◆ **INFORMATION GIVEN**:
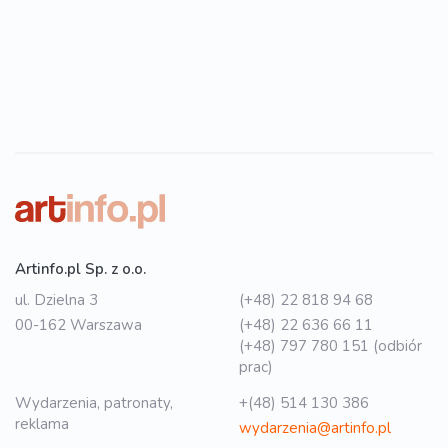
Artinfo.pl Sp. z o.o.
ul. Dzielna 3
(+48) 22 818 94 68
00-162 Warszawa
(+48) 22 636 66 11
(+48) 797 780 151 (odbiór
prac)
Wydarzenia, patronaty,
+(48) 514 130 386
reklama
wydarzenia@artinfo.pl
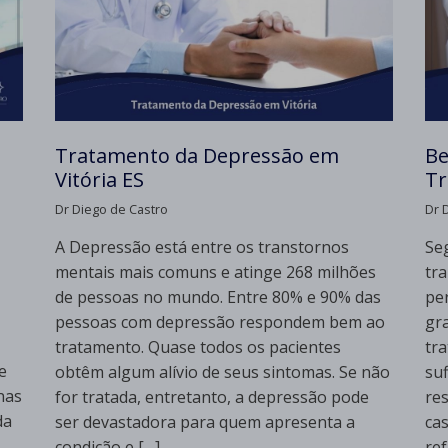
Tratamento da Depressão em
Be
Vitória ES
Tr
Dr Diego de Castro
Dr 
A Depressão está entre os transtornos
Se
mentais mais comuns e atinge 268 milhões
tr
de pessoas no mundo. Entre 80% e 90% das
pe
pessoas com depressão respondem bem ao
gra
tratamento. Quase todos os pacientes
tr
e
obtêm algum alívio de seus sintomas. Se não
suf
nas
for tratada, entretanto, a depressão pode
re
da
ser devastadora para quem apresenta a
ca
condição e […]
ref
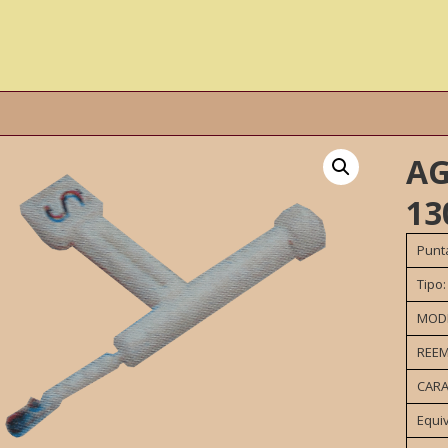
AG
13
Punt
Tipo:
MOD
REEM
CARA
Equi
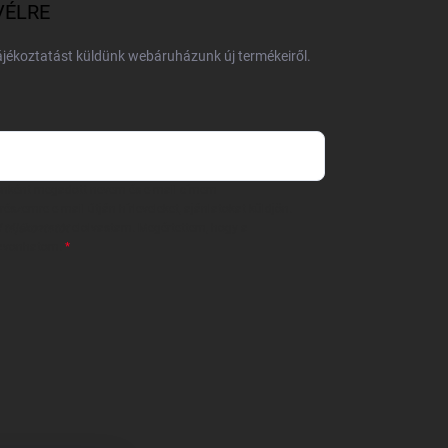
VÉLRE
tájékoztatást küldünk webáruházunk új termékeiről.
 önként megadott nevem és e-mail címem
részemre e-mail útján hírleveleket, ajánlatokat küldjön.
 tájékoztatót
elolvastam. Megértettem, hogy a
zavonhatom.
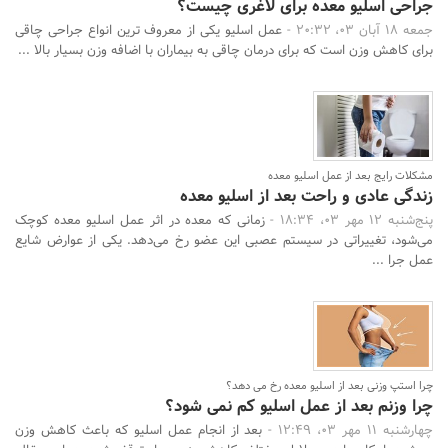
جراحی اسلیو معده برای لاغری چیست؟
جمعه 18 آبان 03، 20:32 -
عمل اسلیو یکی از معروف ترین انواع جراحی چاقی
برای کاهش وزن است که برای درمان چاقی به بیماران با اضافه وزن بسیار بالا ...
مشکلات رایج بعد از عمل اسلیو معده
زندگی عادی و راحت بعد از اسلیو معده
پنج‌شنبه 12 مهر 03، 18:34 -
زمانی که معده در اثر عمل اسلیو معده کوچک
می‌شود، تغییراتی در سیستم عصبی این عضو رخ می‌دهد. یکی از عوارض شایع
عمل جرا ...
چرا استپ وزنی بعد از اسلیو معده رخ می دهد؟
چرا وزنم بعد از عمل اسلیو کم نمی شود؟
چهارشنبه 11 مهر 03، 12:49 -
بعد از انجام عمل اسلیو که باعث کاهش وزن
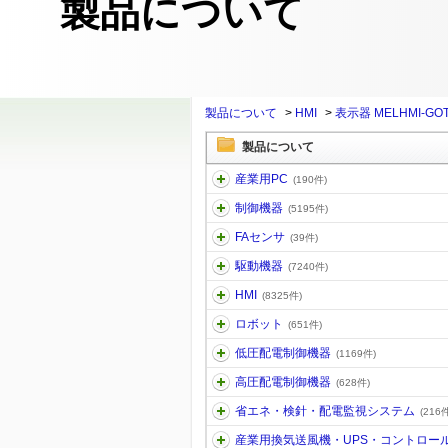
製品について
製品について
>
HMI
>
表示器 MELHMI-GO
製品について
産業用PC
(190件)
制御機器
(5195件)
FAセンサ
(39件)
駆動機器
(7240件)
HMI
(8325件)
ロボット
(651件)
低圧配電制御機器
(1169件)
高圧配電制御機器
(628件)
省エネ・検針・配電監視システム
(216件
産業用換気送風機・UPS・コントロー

◆ **TASK INSTRUCTIONS**:
Every line of the listing is to be retyped exactly; pictures stay out.

◆ **EXERCISE RESULT**:
Artinfo.pl Sp. z o.o.
ul. Dzielna 3
(+48) 22 818 94 68
00-162 Warszawa
(+48) 22 636 66 11
(+48) 797 780 151 (odbiór
prac)
Wydarzenia, patronaty,
+(48) 514 130 386
reklama
wydarzenia@artinfo.pl
Tratamento da Depressão em
Be
Vitória ES
Tr
Dr Diego de Castro
Dr 
A Depressão está entre os transtornos
Se
mentais mais comuns e atinge 268 milhões
tr
de pessoas no mundo. Entre 80% e 90% das
pe
pessoas com depressão respondem bem ao
gra
tratamento. Quase todos os pacientes
tr
e
obtêm algum alívio de seus sintomas. Se não
suf
nas
for tratada, entretanto, a depressão pode
re
da
ser devastadora para quem apresenta a
ca
condição e […]
ref
AG
13
Punt
Tipo:
MOD
REEM
CARA
Equi
VÉLRE
tájékoztatást küldünk webáruházunk új termékeiről.
 önként megadott nevem és e-mail címem
részemre e-mail útján hírleveleket, ajánlatokat küldjön.
 tájékoztatót
elolvastam. Megértettem, hogy a
zavonhatom.
جراحی اسلیو معده برای لاغری چیست؟
جمعه 18 آبان 03، 20:32 -
عمل اسلیو یکی از معروف ترین انواع جراحی چاقی
برای کاهش وزن است که برای درمان چاقی به بیماران با اضافه وزن بسیار بالا ...
مشکلات رایج بعد از عمل اسلیو معده
زندگی عادی و راحت بعد از اسلیو معده
پنج‌شنبه 12 مهر 03، 18:34 -
زمانی که معده در اثر عمل اسلیو معده کوچک
می‌شود، تغییراتی در سیستم عصبی این عضو رخ می‌دهد. یکی از عوارض شایع
عمل جرا ...
چرا استپ وزنی بعد از اسلیو معده رخ می دهد؟
چرا وزنم بعد از عمل اسلیو کم نمی شود؟
چهارشنبه 11 مهر 03، 12:49 -
بعد از انجام عمل اسلیو که باعث کاهش وزن
製品について
製品について
>
HMI
>
表示器 MELHMI-GO
製品について
産業用PC
(190件)
制御機器
(5195件)
FAセンサ
(39件)
駆動機器
(7240件)
HMI
(8325件)
ロボット
(651件)
低圧配電制御機器
(1169件)
高圧配電制御機器
(628件)
省エネ・検針・配電監視システム
(216件
産業用換気送風機・UPS・コントロー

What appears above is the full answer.